Karim Hamid’s images are based on the visual dialogue with the classic representation of the female figure and the male gaze throughout art history. Hamid’s work updates the visualization of the idealized female form through the distortion and transformation of the human body. Karim Hamid’s paintings function as a psychic response to an unconvincing onslaught of media superficiality and the pervasive objectification of the female form in art history. The goal of his paintings seems to be to distort and exaggerate this emphasis on an idealized form. In his paintings he is focused mostly on the psychic condition of the person observed, something not readily available to the conditioned eye. In his portraits, or anonymous found imagery, he expects the same thing – to find something broader in the meaning and composure. “While the imagery is often distorted or exaggerated in my work, I also expect my work to express itself within its own polemical and painterly distortion of that distortion. It is about the thing/person being observed, as well as the method of being observed.”
Looking More Deeply at KARIM HAMID’s Paintings
We live in a world of great things. We think about great things. We take in the ‘BIG’ picture. We often want the world in simpler terms. But, as many artists know, the world is full of smaller details.

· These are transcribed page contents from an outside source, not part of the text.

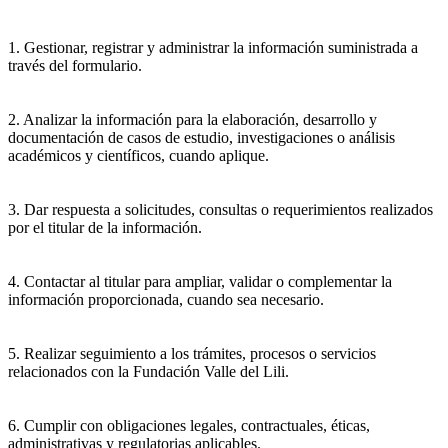
1. Gestionar, registrar y administrar la información suministrada a
través del formulario.
2. Analizar la información para la elaboración, desarrollo y
documentación de casos de estudio, investigaciones o análisis
académicos y científicos, cuando aplique.
3. Dar respuesta a solicitudes, consultas o requerimientos realizados
por el titular de la información.
4. Contactar al titular para ampliar, validar o complementar la
información proporcionada, cuando sea necesario.
5. Realizar seguimiento a los trámites, procesos o servicios
relacionados con la Fundación Valle del Lili.
6. Cumplir con obligaciones legales, contractuales, éticas,
administrativas y regulatorias aplicables.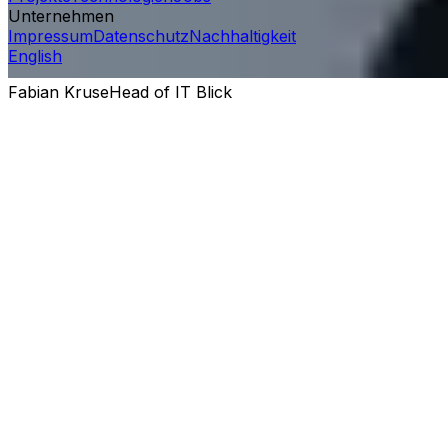
Unternehmen
Impressum
Datenschutz
Nachhaltigkeit
English
Fabian Kruse
Head of IT
Blick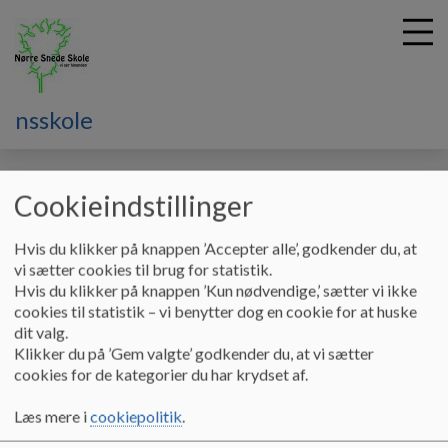
nsskole
G
å
Vores skole
Elevrådet
Cookieindstillinger
t
i
Elevrådet
l
Hvis du klikker på knappen ’Accepter alle’, godkender du, at
h
vi sætter cookies til brug for statistik.
o
Hvis du klikker på knappen ’Kun nødvendige,’ sætter vi ikke
v
cookies til statistik – vi benytter dog en cookie for at huske
Elevrådet
e
dit valg.
d
Klikker du på ’Gem valgte’ godkender du, at vi sætter
i
cookies for de kategorier du har krydset af.
Elevrådet består af to elever fra hver klasse på 4. -9. årgang
n
og assisteres af en ansat på skolen.
d
Læs mere i
cookiepolitik
.
h
Elevrådet drøfter indkomne forslag fra elever og er elevernes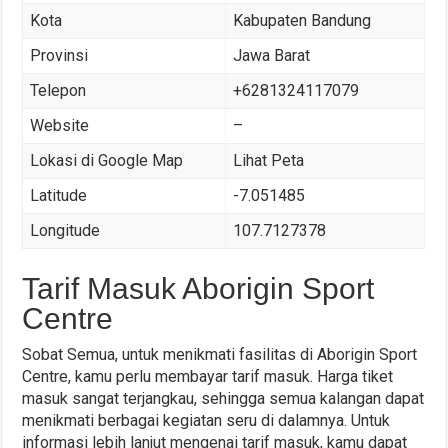
Kota
Kabupaten Bandung
Provinsi
Jawa Barat
Telepon
+6281324117079
Website
–
Lokasi di Google Map
Lihat Peta
Latitude
-7.051485
Longitude
107.7127378
Tarif Masuk Aborigin Sport
Centre
Sobat Semua, untuk menikmati fasilitas di Aborigin Sport
Centre, kamu perlu membayar tarif masuk. Harga tiket
masuk sangat terjangkau, sehingga semua kalangan dapat
menikmati berbagai kegiatan seru di dalamnya. Untuk
informasi lebih lanjut mengenai tarif masuk, kamu dapat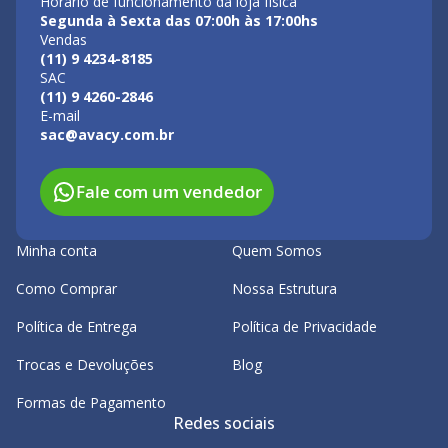
Horário de funcionamento da loja física
Segunda à Sexta das 07:00h às 17:00hs
Vendas
(11) 9 4234-8185
SAC
(11) 9 4260-2846
E-mail
sac@avacy.com.br
Fale com um vendedor
Minha conta
Quem Somos
Como Comprar
Nossa Estrutura
Política de Entrega
Política de Privacidade
Trocas e Devoluções
Blog
Formas de Pagamento
Redes sociais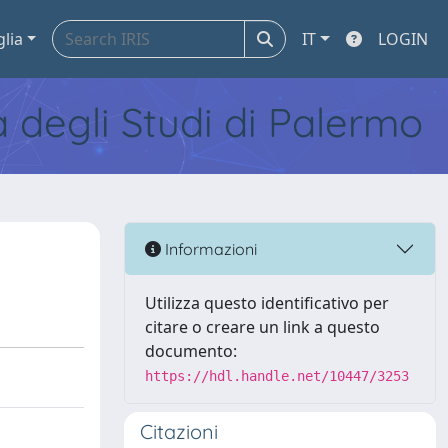
glia
IT
LOGIN
tà degli Studi di Palermo
Informazioni
Utilizza questo identificativo per
citare o creare un link a questo
documento:
https://hdl.handle.net/10447/3253
Citazioni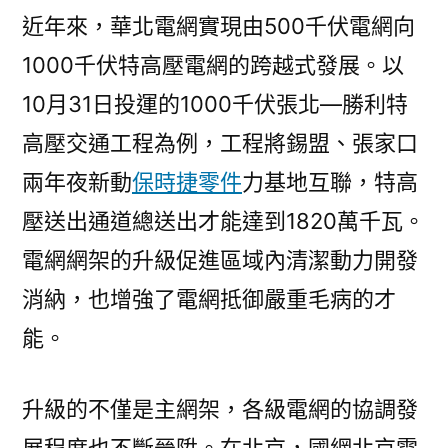
近年來，華北電網實現由500千伏電網向
1000千伏特高壓電網的跨越式發展。以
10月31日投運的1000千伏張北—勝利特
高壓交通工程為例，工程將錫盟、張家口
兩年夜新動
保時捷零件
力基地互聯，特高
壓送出通道總送出才能達到1820萬千瓦。
電網網架的升級促進區域內清潔動力開發
消納，也增強了電網抵御嚴重毛病的才
能。
升級的不僅是主網架，各級電網的協調發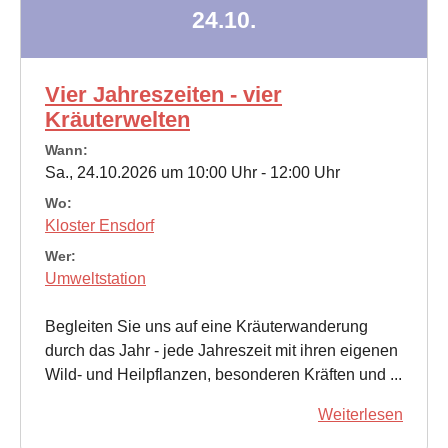
24.10.
Vier Jahreszeiten - vier
Kräuterwelten
Wann:
Sa., 24.10.2026 um 10:00 Uhr - 12:00 Uhr
Wo:
Kloster Ensdorf
Wer:
Umweltstation
Begleiten Sie uns auf eine Kräuterwanderung
durch das Jahr - jede Jahreszeit mit ihren eigenen
Wild- und Heilpflanzen, besonderen Kräften und ...
Weiterlesen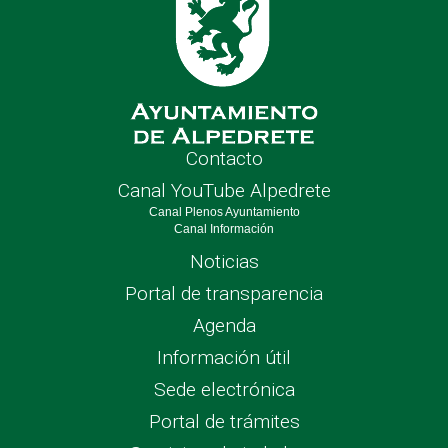
Contacto
Canal YouTube Alpedrete
Canal Plenos Ayuntamiento
Canal Información
Noticias
Portal de transparencia
Agenda
Información útil
Sede electrónica
Portal de trámites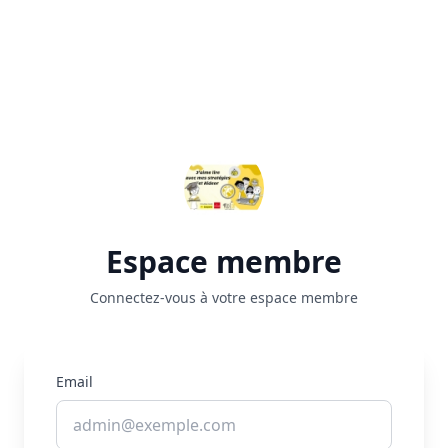
Espace membre
Connectez-vous à votre espace membre
Email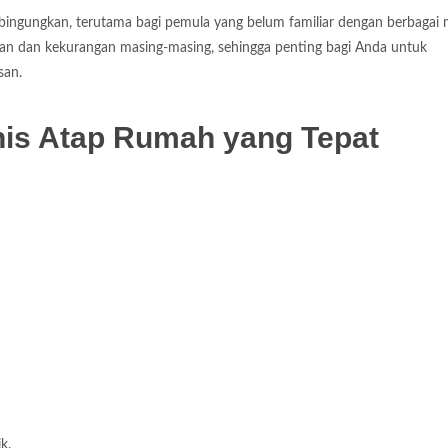
bingungkan, terutama bagi pemula yang belum familiar dengan berbagai m
bihan dan kekurangan masing-masing, sehingga penting bagi Anda untuk
san.
nis Atap Rumah yang Tepat
k.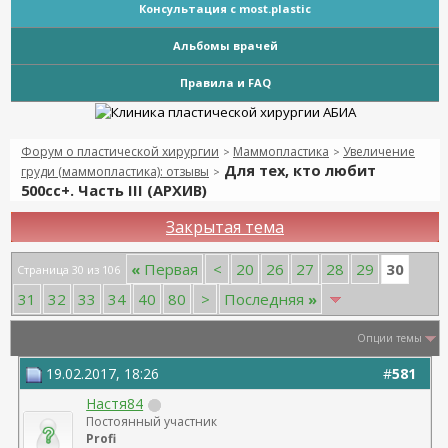
Консультация с most.plastic
Альбомы врачей
Правила и FAQ
Форум о пластической хирургии
Маммопластика
Увеличение
>
>
Для тех, кто любит
груди (маммопластика): отзывы
>
500сс+. Часть III (АРХИВ)
Закрытая тема
30
«
Первая
<
20
26
27
28
29
Страница 30 из 106
31
32
33
34
40
80
>
Последняя
»
Опции темы
19.02.2017, 18:26
#
581
Настя84
Постоянный участник
Profi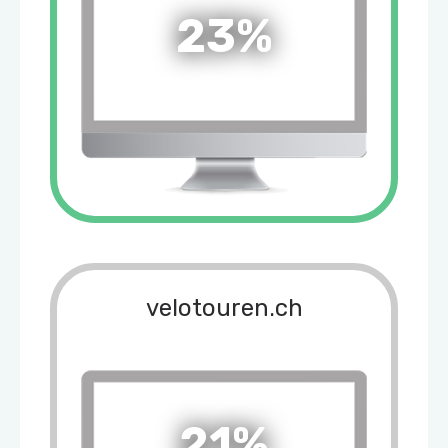
23%
velotouren.ch
21%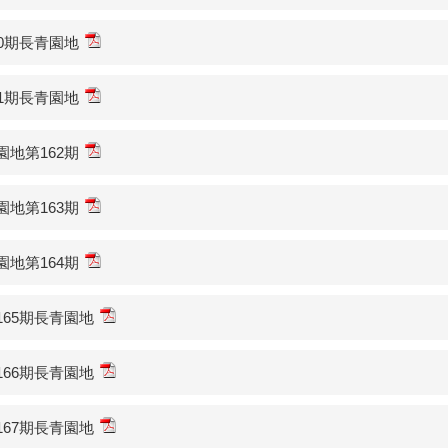
60期長青園地
61期長青園地
園地第162期
園地第163期
園地第164期
165期長青園地
166期長青園地
167期長青園地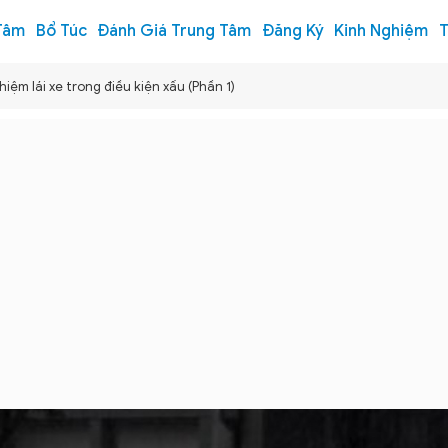
Tâm
Bổ Túc
Đánh Giá Trung Tâm
Đăng Ký
Kinh Nghiệm
T
hiệm lái xe trong điều kiện xấu (Phần 1)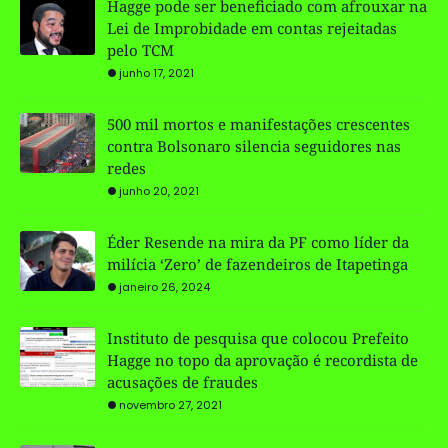
Hagge pode ser beneficiado com afrouxar na
Lei de Improbidade em contas rejeitadas
pelo TCM
junho 17, 2021
500 mil mortos e manifestações crescentes
contra Bolsonaro silencia seguidores nas
redes
junho 20, 2021
Éder Resende na mira da PF como líder da
milícia ‘Zero’ de fazendeiros de Itapetinga
janeiro 26, 2024
Instituto de pesquisa que colocou Prefeito
Hagge no topo da aprovação é recordista de
acusações de fraudes
novembro 27, 2021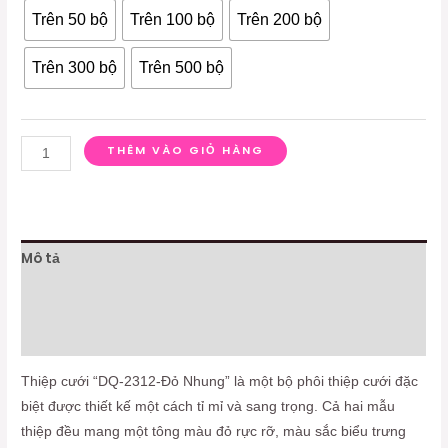
Trên 50 bộ
Trên 100 bộ
Trên 200 bộ
Trên 300 bộ
Trên 500 bộ
THÊM VÀO GIỎ HÀNG
Mô tả
Thông tin bổ sung
Đánh giá (0)
Thiệp cưới “DQ-2312-Đỏ Nhung” là một bộ phôi thiệp cưới đặc
biệt được thiết kế một cách tỉ mỉ và sang trọng. Cả hai mẫu
thiệp đều mang một tông màu đỏ rực rỡ, màu sắc biểu trưng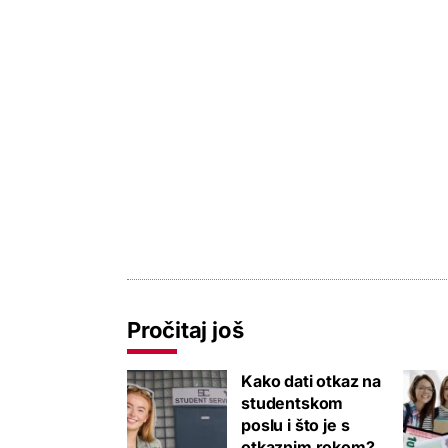
Pročitaj još
Kako dati otkaz na
studentskom
poslu i što je s
otkaznim rokom?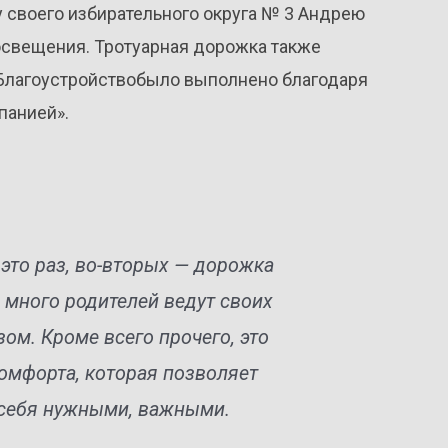
у своего избирательного округа № 3 Андрею
освещения. Тротуарная дорожка также
. Благоустройствобыло выполнено благодаря
панией».
это раз, во-вторых — дорожка
ь много родителей ведут своих
ом. Кроме всего прочего, это
комфорта, которая позволяет
 себя нужными, важными.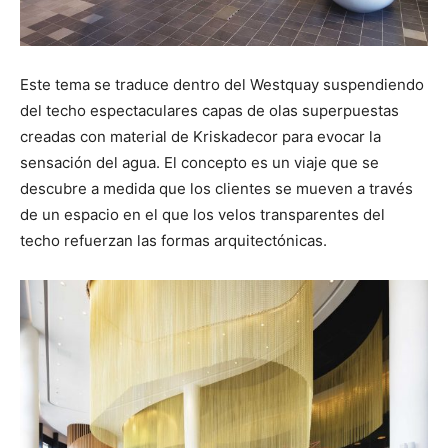
Este tema se traduce dentro del Westquay suspendiendo
del techo espectaculares capas de olas superpuestas
creadas con material de Kriskadecor para evocar la
sensación del agua. El concepto es un viaje que se
descubre a medida que los clientes se mueven a través
de un espacio en el que los velos transparentes del
techo refuerzan las formas arquitectónicas.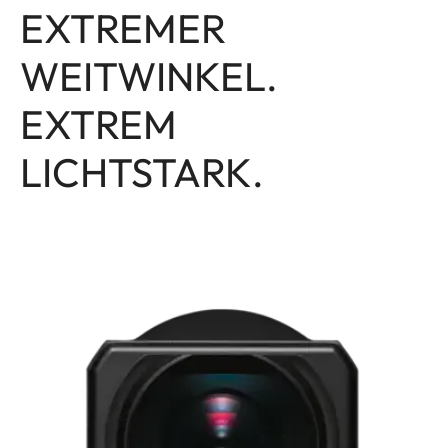
EXTREMER
WEITWINKEL.
EXTREM
LICHTSTARK.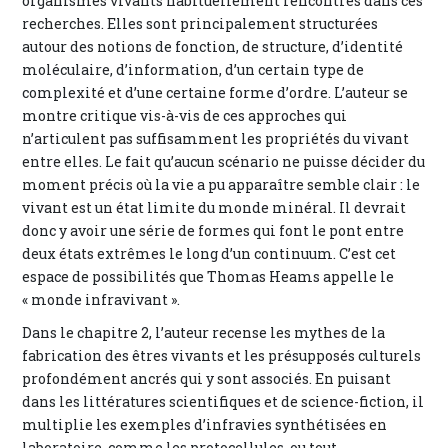
organismes vivants habituellement rencontrés dans ces
recherches. Elles sont principalement structurées
autour des notions de fonction, de structure, d’identité
moléculaire, d’information, d’un certain type de
complexité et d’une certaine forme d’ordre. L’auteur se
montre critique vis-à-vis de ces approches qui
n’articulent pas suffisamment les propriétés du vivant
entre elles. Le fait qu’aucun scénario ne puisse décider du
moment précis où la vie a pu apparaître semble clair : le
vivant est un état limite du monde minéral. Il devrait
donc y avoir une série de formes qui font le pont entre
deux états extrêmes le long d’un continuum. C’est cet
espace de possibilités que Thomas Heams appelle le
« monde infravivant ».
Dans le chapitre 2, l’auteur recense les mythes de la
fabrication des êtres vivants et les présupposés culturels
profondément ancrés qui y sont associés. En puisant
dans les littératures scientifiques et de science-fiction, il
multiplie les exemples d’infravies synthétisées en
laboratoire, comme les protocellules, ou tout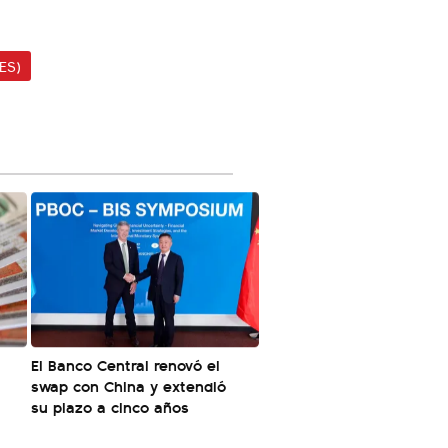
ES)
El Banco Central renovó el
swap con China y extendió
su plazo a cinco años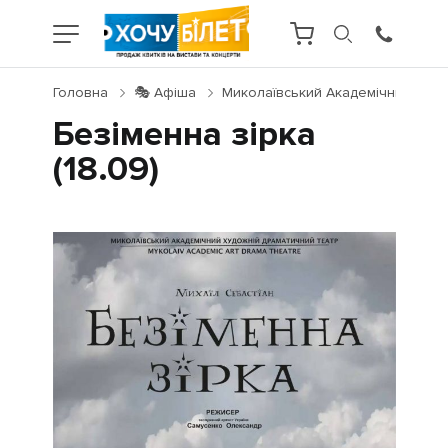
Головна
🎭 Афіша
Миколаївський Академічний Худо
Безіменна зірка
(18.09)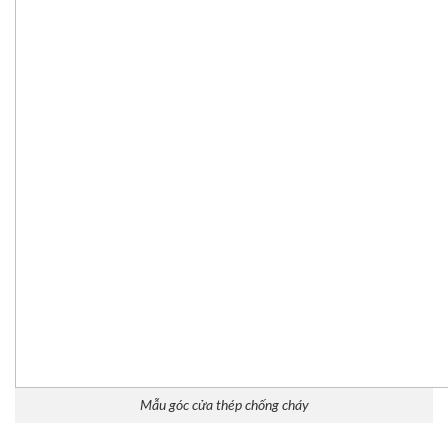
Mẫu góc cửa thép chống cháy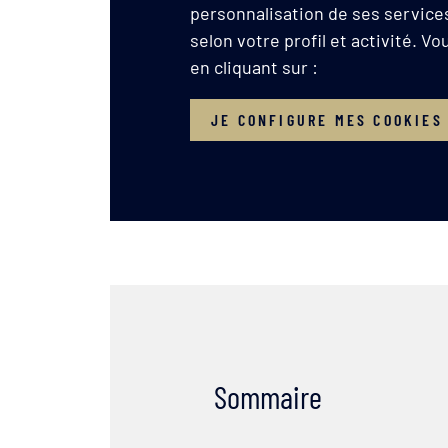
personnalisation de ses services
selon votre profil et activité. V
en cliquant sur :
JE CONFIGURE MES COOKIES
Sommaire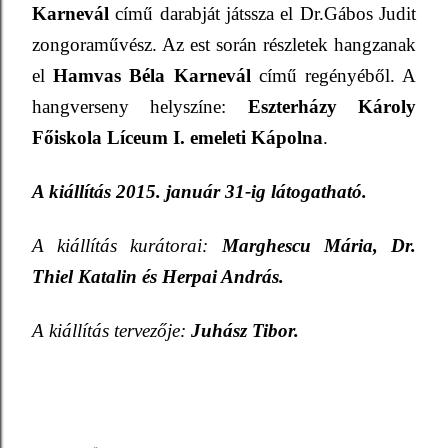
Karnevál
című darabját játssza el Dr.Gábos Judit
zongoraművész. Az est során részletek hangzanak
el
Hamvas Béla Karnevál
című regényéből. A
hangverseny helyszíne:
Eszterházy Károly
Főiskola Líceum I. emeleti Kápolna
.
A kiállítás
2015. január 31
-ig látogatható.
A kiállítás kurátorai:
Marghescu Mária, Dr.
Thiel Katalin és Herpai András.
A kiállítás tervezője:
Juhász Tibor.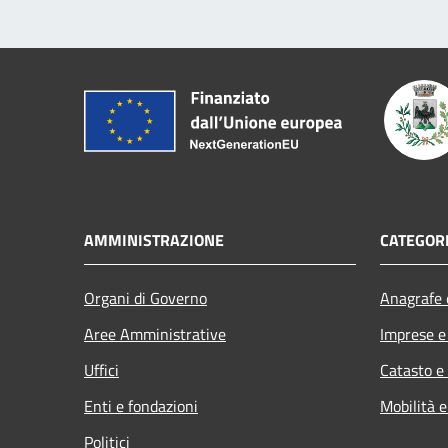
AMMINISTRAZIONE
CATEGORI
Organi di Governo
Anagrafe e
Aree Amministrative
Imprese 
Uffici
Catasto e
Enti e fondazioni
Mobilità e
Politici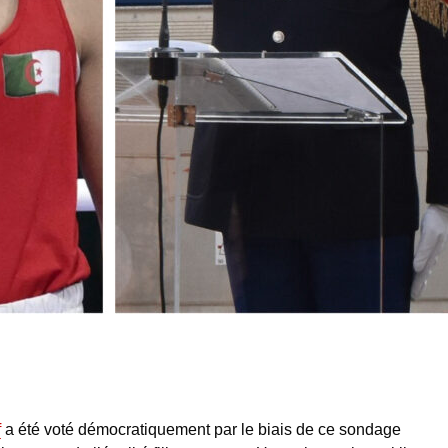
f
a été voté démocratiquement par le biais de ce sondage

And, it is in the bigger picture that we often forget the details, often to our own peril. In the paintings by Karim Hamid, attention to the finer points becomes everything. It could be an eye, an ear, or a nose (or two). Even the way one stroke of paint moves over another, a pencil mark cuts into the composition,
or a section is simply and completely rubbed out. All of these things play their equal part and are just as important in the language of an overall theme. Detail becomes everything in Hamid’s work and everything makes its mark of importance.
Hamid wants you to take a second look. His paintings invite the viewer to seek out details not just for their own sake, but because they offer something that reveals the whole. Spread out through his somewhat disparate series such as fa.fn, annunitare, intersomnia, girls gone wild, and his varied portraits, there is always a singular thread in each that unites them. It is this adherence to a kind of revealing detail.
Perhaps it is a certain debt to his fellow painters from earlier periods that drives Hamid to produce paintings that provide a type of reward to viewers when they return each time to a piece he has produced. He is not seemingly concerned with the one-off joke or easy commentary. Certainly this seems something that is important to the artist. He speaks at length about trying to reward the viewer – about providing a quality that encourages a paint-lover’s ideal. Here is an artist that revels in paint.
At first glance, it might seem that to look is not enough. Hamid is interested in challenging his viewer to look at something deeply - to strip away at something until an inner essence is revealed, almost by accident. In this regard, he derives his language from a rich source of previous painters. It would be no surprise to learn that many of these artists are Post War British, either. Comparisons are easily made with Francis Bacon for sure. But, others suggest Alice Neel, Frank Auerbach, De Kooning and Freud, just to name a few.